## Problem to solve
Exact retyping of the data: please keep every word and drop each picture.

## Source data
────

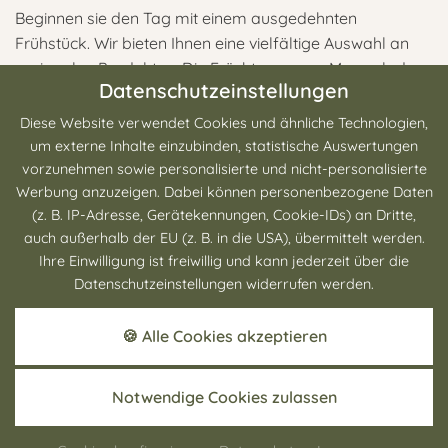
Beginnen sie den Tag mit einem ausgedehnten
Frühstück. Wir bieten Ihnen eine vielfältige Auswahl an
regionalen Produkten. Die Früchte unserer Marmelade
Datenschutzeinstellungen
stammen aus eigenem Garten, der Honig ist aus eigener
Ernte. Für unsere Eispeisen verwenden wir ausschließlich
Diese Website verwendet Cookies und ähnliche Technologien,
Eier unseres regionalen Biohofes.
um externe Inhalte einzubinden, statistische Auswertungen
vorzunehmen sowie personalisierte und nicht-personalisierte
Das Frühstück können Sie zwischen 7.00 Uhr und 10.00
Werbung anzuzeigen. Dabei können personenbezogene Daten
Uhr bei uns einnehmen.
(z. B. IP-Adresse, Gerätekennungen, Cookie-IDs) an Dritte,
auch außerhalb der EU (z. B. in die USA), übermittelt werden.
Ihre Einwilligung ist freiwillig und kann jederzeit über die
Datenschutzeinstellungen widerrufen werden.
🍪 Alle Cookies akzeptieren
Notwendige Cookies zulassen
Regional &
mit Leidenschaft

────

## The completed task
Beginnen sie den Tag mit einem ausgedehnten
Frühstück. Wir bieten Ihnen eine vielfältige Auswahl an
regionalen Produkten. Die Früchte unserer Marmelade
Datenschutzeinstellungen
stammen aus eigenem Garten, der Honig ist aus eigener
Ernte. Für unsere Eispeisen verwenden wir ausschließlich
Diese Website verwendet Cookies und ähnliche Technologien,
Eier unseres regionalen Biohofes.
um externe Inhalte einzubinden, statistische Auswertungen
vorzunehmen sowie personalisierte und nicht-personalisierte
Das Frühstück können Sie zwischen 7.00 Uhr und 10.00
Werbung anzuzeigen. Dabei können personenbezogene Daten
Uhr bei uns einnehmen.
(z. B. IP-Adresse, Gerätekennungen, Cookie-IDs) an Dritte,
auch außerhalb der EU (z. B. in die USA), übermittelt werden.
Ihre Einwilligung ist freiwillig und kann jederzeit über die
Datenschutzeinstellungen widerrufen werden.
🍪 Alle Cookies akzeptieren
Notwendige Cookies zulassen
Regional &
mit Leidenschaft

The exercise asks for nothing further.